Al estar ahora obligados a quedarse en casa, unos tienen silencio y otros, ruido constante; unas comparten habitación y escritorio con dos hermanas pequeñas mientras otras tienen el lujo de un cuarto propio; algunas tienen mejor conexión a internet que otras, hay muchos que deben compartir la computadora de la casa con sus padres que hacen teletrabajo. O hay incluso quienes han tenido que dejar la universidad para trabajar y ayudar a sus familias.

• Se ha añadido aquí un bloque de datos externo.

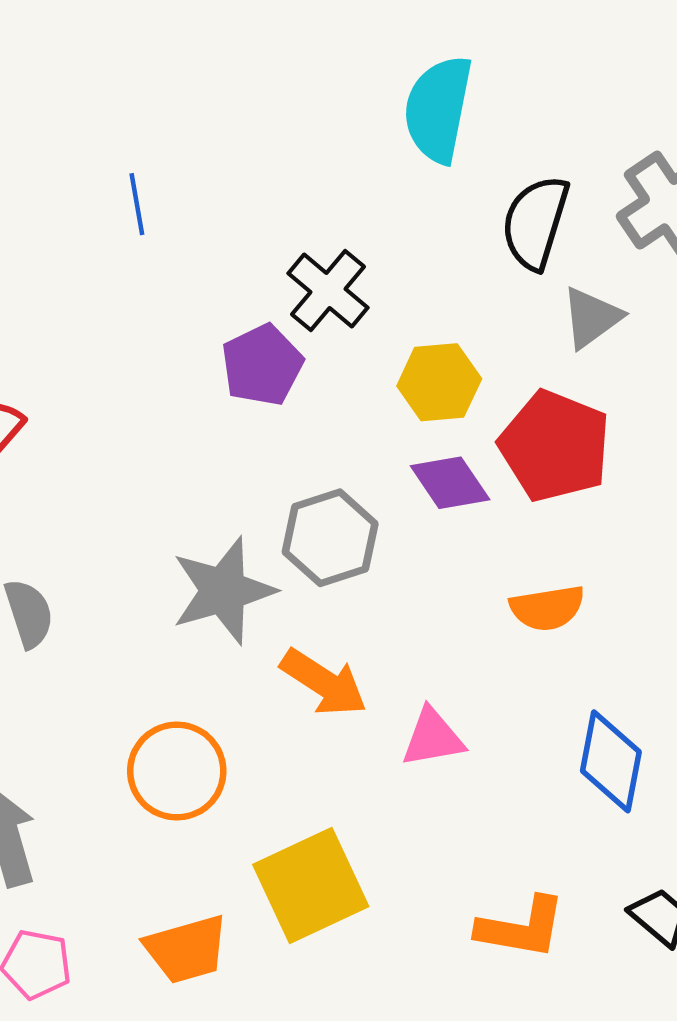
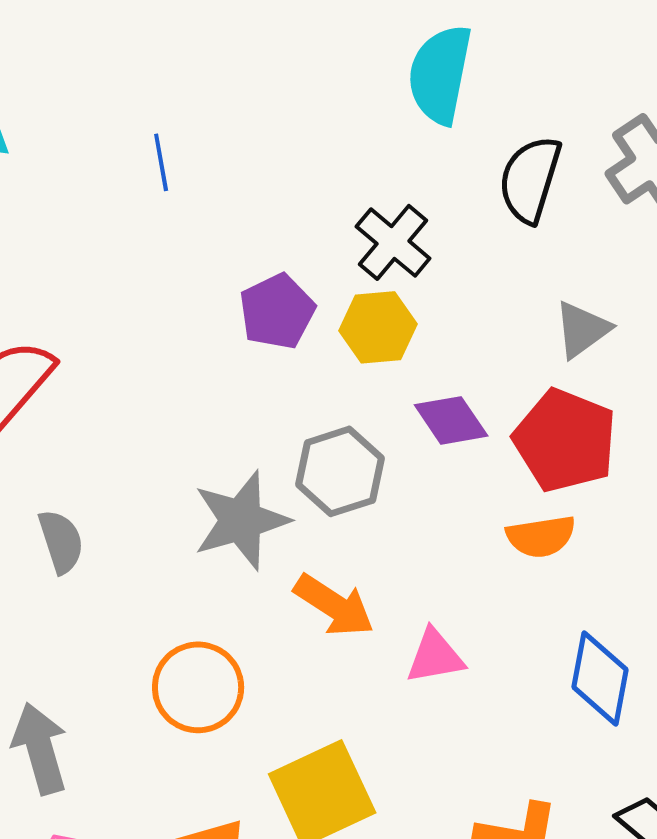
black cross: (328, 290) -> (393, 242), moved
gray triangle: (591, 317) -> (582, 329), moved
yellow hexagon: (439, 382) -> (378, 327), moved
red pentagon: (555, 446) -> (565, 440), moved

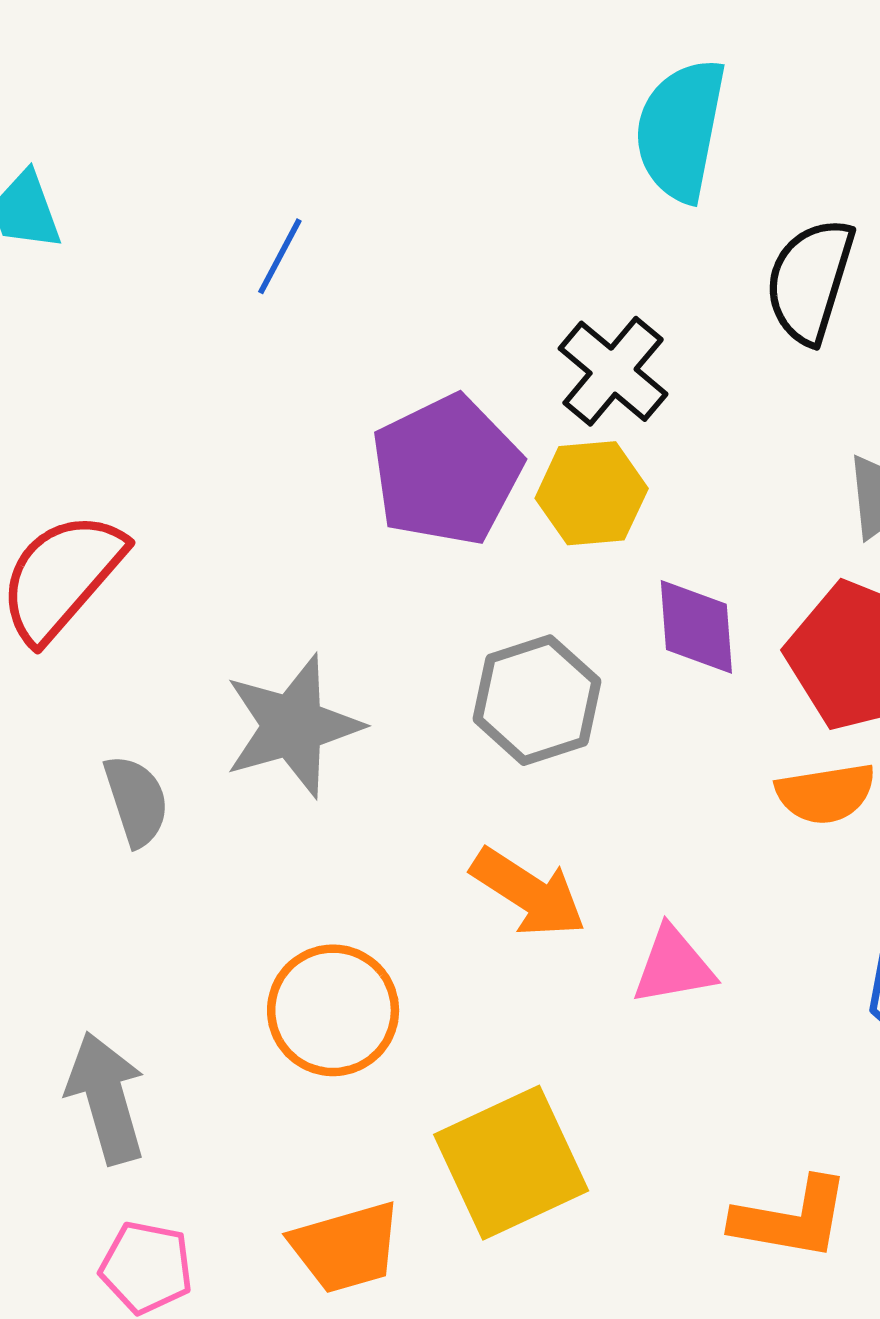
blue line: (161, 162) -> (280, 256), turned 38
purple pentagon: (277, 311) -> (446, 470), size x1.4
purple diamond: (451, 420) -> (696, 627), turned 30
gray star: (241, 520) -> (293, 726), moved

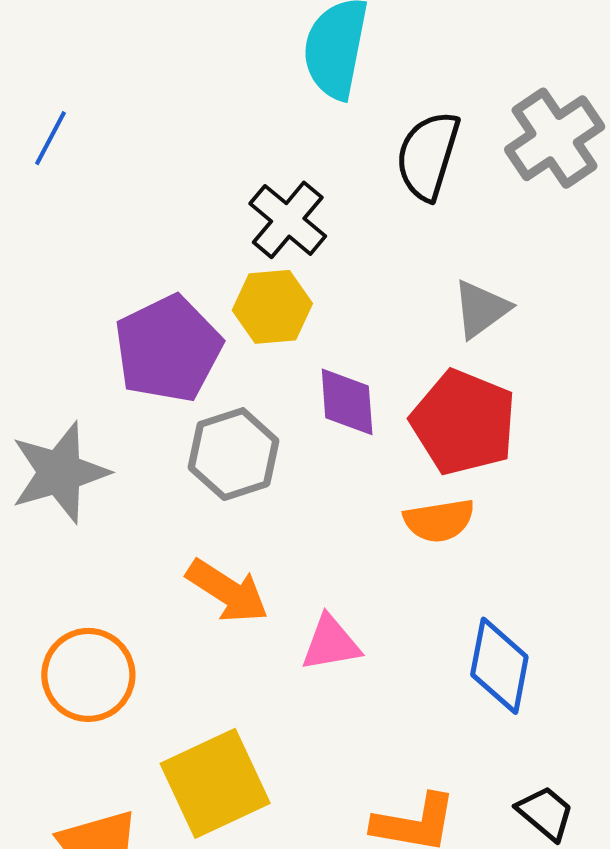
purple pentagon: (446, 470) -> (168, 349), moved

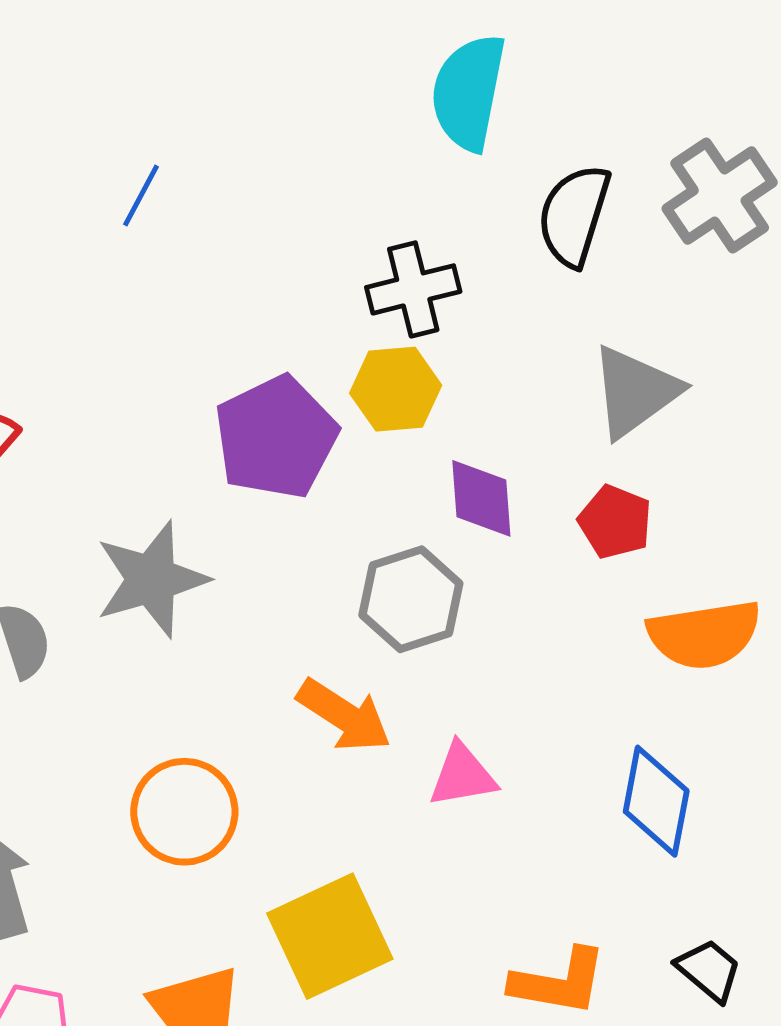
black cross: (288, 220) -> (413, 289), turned 36
gray triangle: (481, 309) -> (635, 392), size x1.4
red pentagon: (464, 422) -> (615, 522), size x0.6
gray hexagon: (234, 454) -> (411, 599), moved
orange semicircle: (439, 521) -> (704, 634), moved, size x1.4

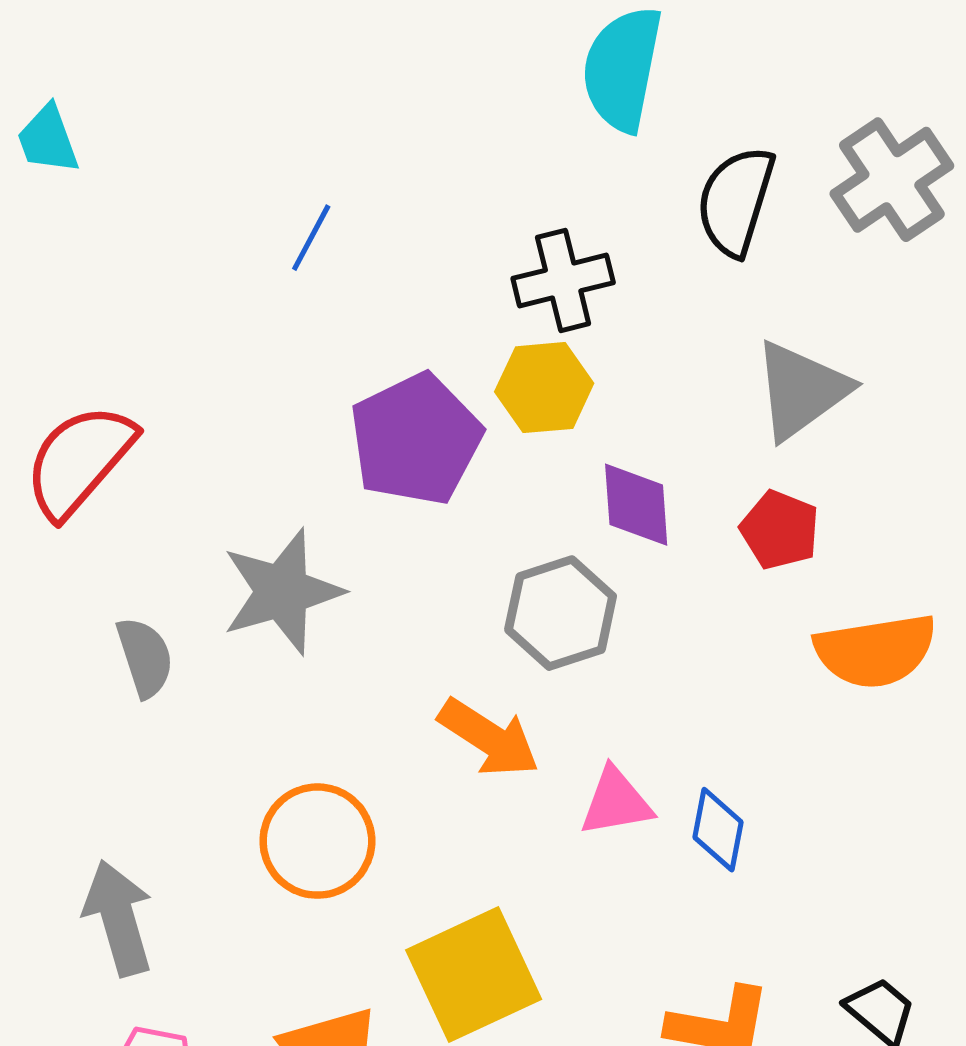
blue line: (141, 196) -> (311, 238), moved
blue diamond: (656, 801) -> (718, 830), moved, size x0.7

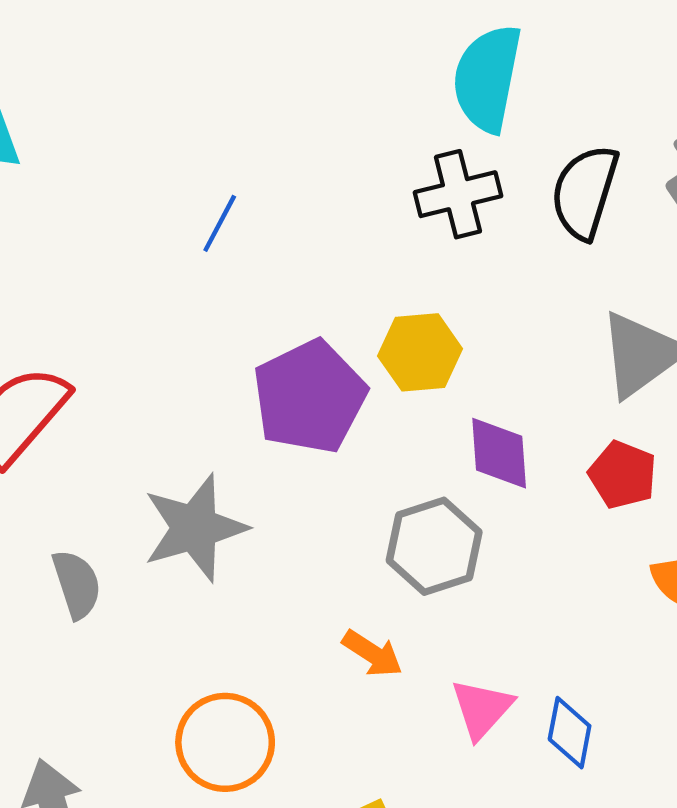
black cross: (563, 280) -> (458, 194), moved
orange arrow: (489, 738) -> (372, 654), size x0.7
pink triangle: (616, 802) -> (482, 709), turned -38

Por eso tenemos que volver a las aulas como sitios donde, aunque no se consigan borrar las diferencias sociales, el terreno está algo más nivelado y las condiciones son mejores para los que menos tienen.
¿Qué ganamos?
A mediados de mayo, en una clase por Zoom con 38 alumnos de primer año de Periodismo sobre qué debe tener un buen reportero, mis alumnos empezaron a escribir en el chat los nombres de los periodistas que admiran. Periodistas como Bob Woodward y Carl Bernstein o Raquel Correa, una profesional valiente durante la dictadura en Chile.
Y de pronto en el chat alguien escribió el nombre de Juan Carlos Bodoque, un conejo del programa infantil chileno 31 minutos. Le pedí que abriera su micrófono y se explicara: de niño quiso ser periodista por este reportero de largas orejas rojas que se preguntaba, entre otras cosas, por qué los pueblos se quedan sin agua. Mi alumno tenía razón: este personaje humorístico cubría temas que muchos de los medios “serios” latinoamericanos de entonces no abordaban, como el medioambiente.
Pero hay algo más. Sé que difícilmente un estudiante presentaría a este muñeco de trapo como su modelo en una clase presencial: debería superar el temor al desdén del profesor o a las burlas de los compañeros, o a ambos.
Terminé la clase pensando en que una de las cosas buenas que nos dejará esta pandemia es que la lejanía puede acercarnos a nuestros alumnos. En mi experiencia de estos meses, los alumnos nativos digitales se sienten con ánimo y coraje de hablar más libremente.
Muchos colegas vivieron experiencias similares: Federico Navarro, quien enseña en la Universidad de O’Higgins de Chile, me contó que sus alumnos innovaron y profundizaron haciendo etnografías familiares, aprovechando el encierro para mirar hacia adentro y pensar en su entorno.